### STORED DATA ###

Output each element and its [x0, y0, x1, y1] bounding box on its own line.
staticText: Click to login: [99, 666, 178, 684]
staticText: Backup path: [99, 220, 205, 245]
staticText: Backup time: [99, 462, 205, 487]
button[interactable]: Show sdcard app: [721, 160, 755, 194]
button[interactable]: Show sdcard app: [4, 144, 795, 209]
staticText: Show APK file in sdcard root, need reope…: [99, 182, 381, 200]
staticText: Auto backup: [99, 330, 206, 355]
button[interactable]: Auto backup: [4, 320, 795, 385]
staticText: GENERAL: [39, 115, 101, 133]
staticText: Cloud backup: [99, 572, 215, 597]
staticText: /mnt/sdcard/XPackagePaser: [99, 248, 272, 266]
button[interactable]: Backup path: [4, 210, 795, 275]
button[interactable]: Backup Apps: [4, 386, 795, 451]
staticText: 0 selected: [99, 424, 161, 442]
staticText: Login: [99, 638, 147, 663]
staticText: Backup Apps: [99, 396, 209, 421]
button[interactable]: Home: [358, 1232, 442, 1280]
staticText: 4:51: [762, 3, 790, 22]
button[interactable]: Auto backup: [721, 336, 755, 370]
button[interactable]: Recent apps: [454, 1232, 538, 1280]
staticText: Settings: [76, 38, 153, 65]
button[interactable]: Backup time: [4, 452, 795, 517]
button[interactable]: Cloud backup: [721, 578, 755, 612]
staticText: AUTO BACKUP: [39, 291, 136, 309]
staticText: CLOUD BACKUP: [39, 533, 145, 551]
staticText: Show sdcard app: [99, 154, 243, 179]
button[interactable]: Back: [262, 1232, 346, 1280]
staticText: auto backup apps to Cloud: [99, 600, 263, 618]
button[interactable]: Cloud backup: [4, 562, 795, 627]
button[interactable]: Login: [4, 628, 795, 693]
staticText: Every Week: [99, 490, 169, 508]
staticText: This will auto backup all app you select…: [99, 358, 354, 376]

###
### STORED DATA ###

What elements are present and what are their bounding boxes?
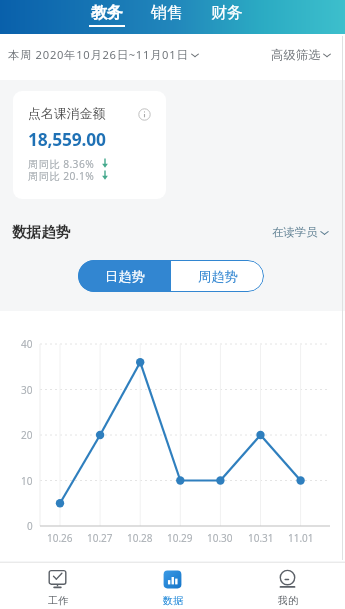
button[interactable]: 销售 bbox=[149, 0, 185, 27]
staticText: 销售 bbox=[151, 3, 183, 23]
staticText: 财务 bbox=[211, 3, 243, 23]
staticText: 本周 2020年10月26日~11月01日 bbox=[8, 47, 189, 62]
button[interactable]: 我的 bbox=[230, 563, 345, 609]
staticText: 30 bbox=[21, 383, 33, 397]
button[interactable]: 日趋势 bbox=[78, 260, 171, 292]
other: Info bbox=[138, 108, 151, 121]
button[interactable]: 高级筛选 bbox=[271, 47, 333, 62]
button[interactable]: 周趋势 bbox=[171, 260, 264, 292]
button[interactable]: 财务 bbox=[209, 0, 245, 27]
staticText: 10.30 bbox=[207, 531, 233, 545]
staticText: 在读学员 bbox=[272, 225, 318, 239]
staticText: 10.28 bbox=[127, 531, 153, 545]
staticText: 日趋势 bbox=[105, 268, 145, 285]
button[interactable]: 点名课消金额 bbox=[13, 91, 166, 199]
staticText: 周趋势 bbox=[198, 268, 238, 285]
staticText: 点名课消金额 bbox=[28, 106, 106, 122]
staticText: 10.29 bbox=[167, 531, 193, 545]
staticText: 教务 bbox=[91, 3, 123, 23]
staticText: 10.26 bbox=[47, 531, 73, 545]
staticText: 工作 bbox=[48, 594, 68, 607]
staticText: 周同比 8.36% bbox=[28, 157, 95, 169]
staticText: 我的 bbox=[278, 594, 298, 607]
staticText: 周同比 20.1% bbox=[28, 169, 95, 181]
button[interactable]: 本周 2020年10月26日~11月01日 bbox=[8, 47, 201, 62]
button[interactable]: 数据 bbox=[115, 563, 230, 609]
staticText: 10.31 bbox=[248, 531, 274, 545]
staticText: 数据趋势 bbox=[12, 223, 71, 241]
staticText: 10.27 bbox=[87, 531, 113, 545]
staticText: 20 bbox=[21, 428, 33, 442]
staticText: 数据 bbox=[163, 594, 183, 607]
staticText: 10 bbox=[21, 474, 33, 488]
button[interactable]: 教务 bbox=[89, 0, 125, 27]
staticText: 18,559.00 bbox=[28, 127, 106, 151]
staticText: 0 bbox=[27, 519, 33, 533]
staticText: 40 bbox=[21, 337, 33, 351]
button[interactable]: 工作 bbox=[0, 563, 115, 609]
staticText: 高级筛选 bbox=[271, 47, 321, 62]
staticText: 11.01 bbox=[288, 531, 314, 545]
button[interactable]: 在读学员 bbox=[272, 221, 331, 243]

###

_PROBLEM DESCRIPTION_
Give the number of lines in the records above that contain the word "高级筛选", and nothing more.

_EXERCISE RESPONSE_
2